Gogokhia was the owner of Golden Fleece, a crypto company that was planning to set up a large mining centre financed by the sale of a new cryptocurrency he was going to name Golden Fleece Token. But he abandoned those plans and switched gears to a new business trading limited-edition coins – real, physical coins – for collectors.

“Electricity tariffs have increased in Georgia during recent years, so mining is not attractive anymore,” Gogokhia said.

Golden Fleece has shared the fate of many other formerly ambitious mining start-ups in Georgia, whose frozen social media accounts are now the only trace of their former existence.

Nevertheless, crypto entrepreneurs keep trying. Many in Georgia’s crypto community gather at a coworking space in Tbilisi’s Vake neighborhood every two weeks for meetings organised by Crypto Traders International, a global community of crypto workers and enthusiasts.

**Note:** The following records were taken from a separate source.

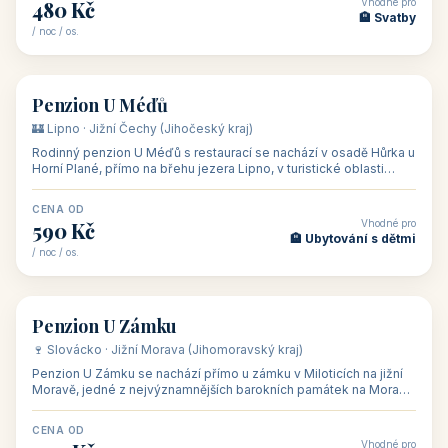
🏨 hotel
Hotel Happy Star
🍷 Znojemsko · Jižní Morava (Jihomoravský kraj)
Hotel Happy Star**** je wellness hotel v obci Hnanice na okraji
Národního parku Podyjí, asi 8–9 km od Znojma a nedaleko
rakouských hranic, v
CENA OD
Vhodné pro
875 Kč
💼 Firemní akce, škol
/ noc / os.
👥 15
🏡 penzion
Penzion ve vinařství Maláník - Osička
🍷 Podluží · Jižní Morava (Jihomoravský kraj)
Penzion ve vinařství Maláník-Osička se nachází v obci Mikulčice
na jižní Moravě, v lokalitě Těšické búdy, v srdci vinařské
podoblasti Slovác
CENA OD
Vhodné pro
480 Kč
🏨 Svatby
/ noc / os.
👥 26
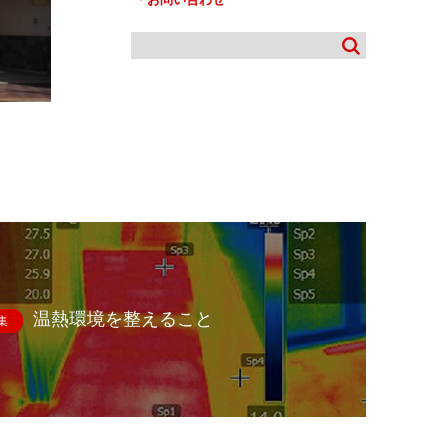
温熱環境を整えること
集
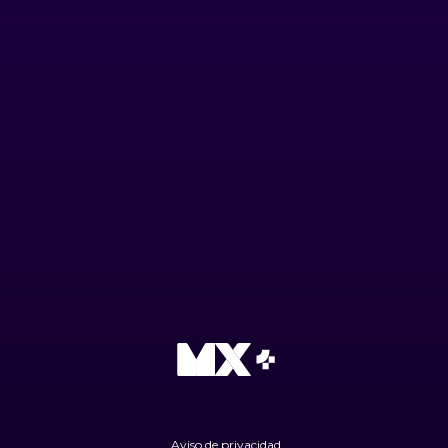
Aviso de privacidad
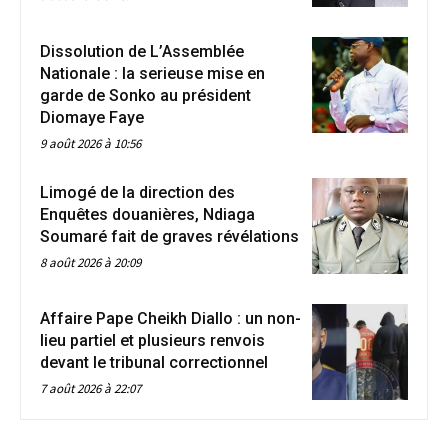
Dissolution de L’Assemblée
Nationale : la serieuse mise en
garde de Sonko au président
Diomaye Faye
9 août 2026 à 10:56
Limogé de la direction des
Enquêtes douanières, Ndiaga
Soumaré fait de graves révélations
8 août 2026 à 20:09
Affaire Pape Cheikh Diallo : un non-
lieu partiel et plusieurs renvois
devant le tribunal correctionnel
7 août 2026 à 22:07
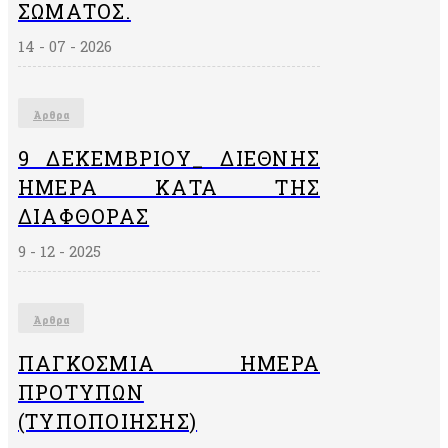
ΣΏΜΑΤΟΣ.
14 - 07 - 2026
Άρθρα
9 ΔΕΚΕΜΒΡΙΟΥ_ ΔΙΕΘΝΗΣ
ΗΜΕΡΑ ΚΑΤΑ ΤΗΣ
ΔΙΑΦΘΟΡΑΣ
9 - 12 - 2025
Άρθρα
ΠΑΓΚΌΣΜΙΑ ΗΜΈΡΑ
ΠΡΟΤΎΠΩΝ
(ΤΥΠΟΠΟΊΗΣΗΣ)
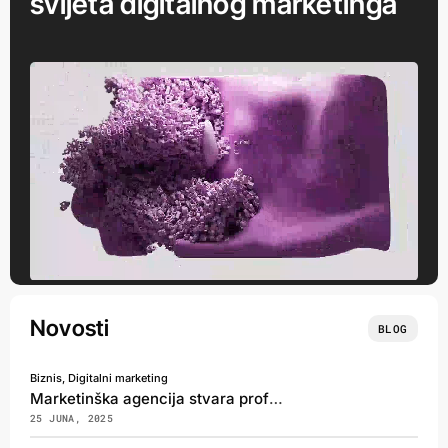
svijeta digitalnog marketinga
Novosti
BLOG
Biznis, Digitalni marketing
Marketinška agencija stvara profit za svoje klijente
25 JUNA, 2025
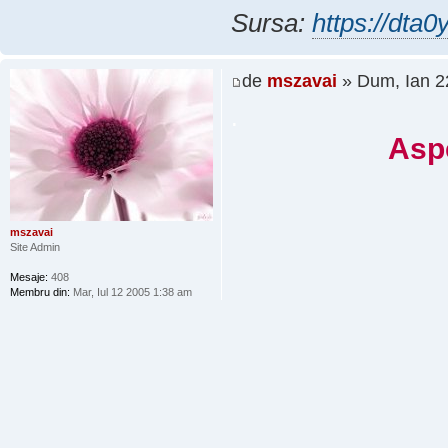
Sursa:
https://dta0
de
mszavai
» Dum, Ian 2
.
Aspe
mszavai
Site Admin
Mesaje:
408
Membru din:
Mar, Iul 12 2005 1:38 am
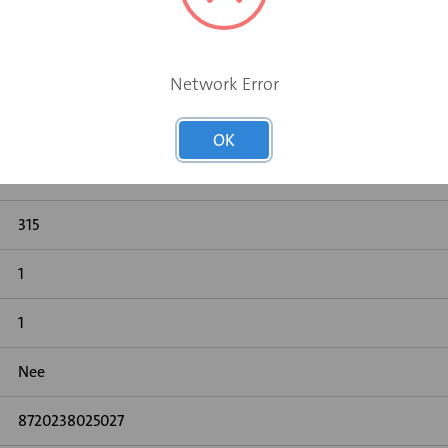
525
Network Error
225
OK
Nee
315
1
1
Nee
8720238025027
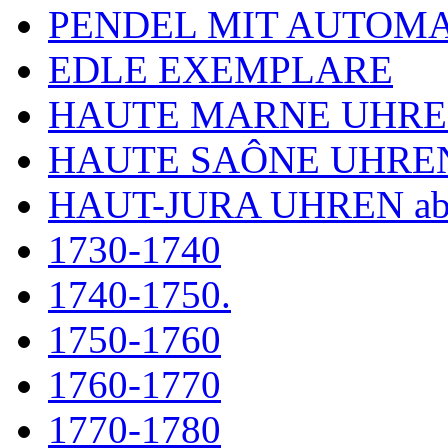
PENDEL MIT AUTOM
EDLE EXEMPLARE
HAUTE MARNE UHR
HAUTE SAÔNE UHRE
HAUT-JURA UHREN ab
1730-1740
1740-1750.
1750-1760
1760-1770
1770-1780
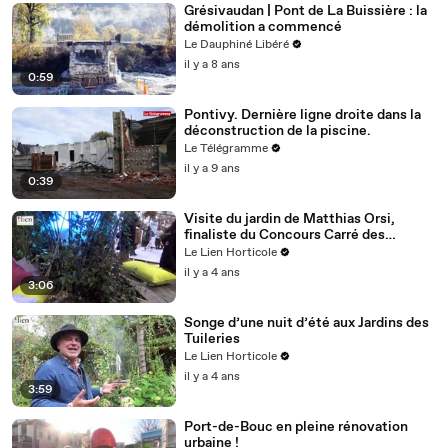
Grésivaudan | Pont de La Buissière : la
démolition a commencé
Le Dauphiné Libéré
il y a 8 ans
0:59
Pontivy. Dernière ligne droite dans la
déconstruction de la piscine.
Le Télégramme
il y a 9 ans
0:39
Visite du jardin de Matthias Orsi,
finaliste du Concours Carré des
Jardiniers 2021
Le Lien Horticole
il y a 4 ans
3:06
Songe d’une nuit d’été aux Jardins des
Tuileries
Le Lien Horticole
il y a 4 ans
3:59
Port-de-Bouc en pleine rénovation
urbaine !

Participants listen to pitches for new projects, and these days they are more often connected to financial or technical services in the crypto world, not mining. Nevertheless, foreigners continue to come to Georgia to work in the crypto field, said Pierre, the German founder of the community who asked that his last name not be used because he was still not officially registered in Georgia.

“I have not seen many highly sophisticated projects, that is why I see a large opportunity to bring together the local community with the expat community as a lot of people from big crypto companies, including myself, are coming to work remotely from Tbilisi,” Pierre told Eurasianet.

And Sudadze, the TV series producer, remains optimistic. “Electricity is still cheaper than in Europe. Branches of international companies from Turkey, Italy, Spain or France are getting set up in the Tbilisi Free Zone,” he said. 

He also pointed to an upcoming change in how electricity is bought and sold in Georgia: In January, the country is rolling out the Georgian Energy Market, through which businesses will be able to negotiate directly with electricity producers, like hydropower plants, bypassing traditional utility companies and potentially gaining discounts.

Meanwhile, he is currently managing six data centres throughout Georgia and working on opening a seventh. He has imported some equipment from China following the crackdown there. “If China is down, it means more profit for other miners,” he said.

Clement Girardot, a co-founder of Mashallah News, specialises on the Caucasus and Turkey.